'''
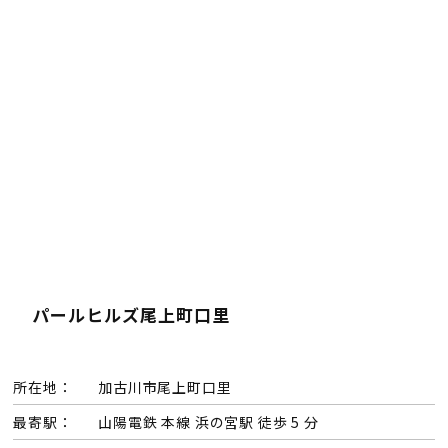
パールヒルズ尾上町口里
所在地：
加古川市尾上町口里
最寄駅：
山陽電鉄 本線 浜の宮駅 徒歩 5 分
'''
WORK REQUIRED. Skipping all pictures, set the listing down exactly as written.

SOLUTION TO THIS PROBLEM.
パールヒルズ尾上町口里
所在地：
加古川市尾上町口里
最寄駅：
山陽電鉄 本線 浜の宮駅 徒歩 5 分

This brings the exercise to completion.